Exercise details
A picture-free, exact copy of all the records below is the goal.

Entries supplied
______________________________

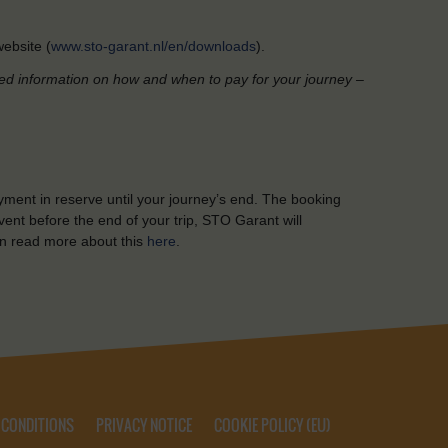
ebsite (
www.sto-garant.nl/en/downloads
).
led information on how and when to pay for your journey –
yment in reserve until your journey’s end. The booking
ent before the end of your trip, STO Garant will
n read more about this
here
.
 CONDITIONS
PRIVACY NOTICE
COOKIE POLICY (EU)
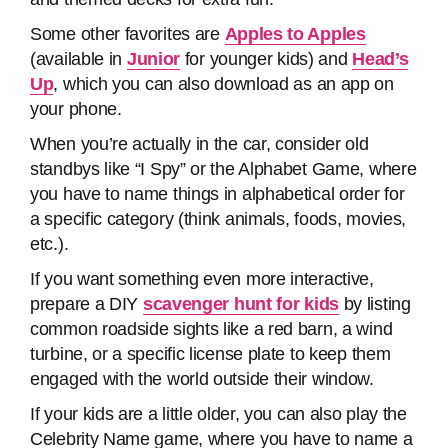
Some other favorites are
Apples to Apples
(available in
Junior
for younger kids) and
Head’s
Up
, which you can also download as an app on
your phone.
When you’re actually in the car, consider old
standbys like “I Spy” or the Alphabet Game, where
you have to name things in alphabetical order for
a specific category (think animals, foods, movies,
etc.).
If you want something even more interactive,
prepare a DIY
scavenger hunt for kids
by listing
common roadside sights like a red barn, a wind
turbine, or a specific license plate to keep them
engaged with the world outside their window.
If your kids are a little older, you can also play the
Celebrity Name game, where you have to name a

______________________________

Response below
ebsite (
www.sto-garant.nl/en/downloads
).
led information on how and when to pay for your journey –
yment in reserve until your journey’s end. The booking
ent before the end of your trip, STO Garant will
n read more about this
here
.
 CONDITIONS
PRIVACY NOTICE
COOKIE POLICY (EU)
Some other favorites are
Apples to Apples
(available in
Junior
for younger kids) and
Head’s
Up
, which you can also download as an app on
your phone.
When you’re actually in the car, consider old
standbys like “I Spy” or the Alphabet Game, where
you have to name things in alphabetical order for
a specific category (think animals, foods, movies,
etc.).
If you want something even more interactive,
prepare a DIY
scavenger hunt for kids
by listing
common roadside sights like a red barn, a wind
turbine, or a specific license plate to keep them
engaged with the world outside their window.
If your kids are a little older, you can also play the
Celebrity Name game, where you have to name a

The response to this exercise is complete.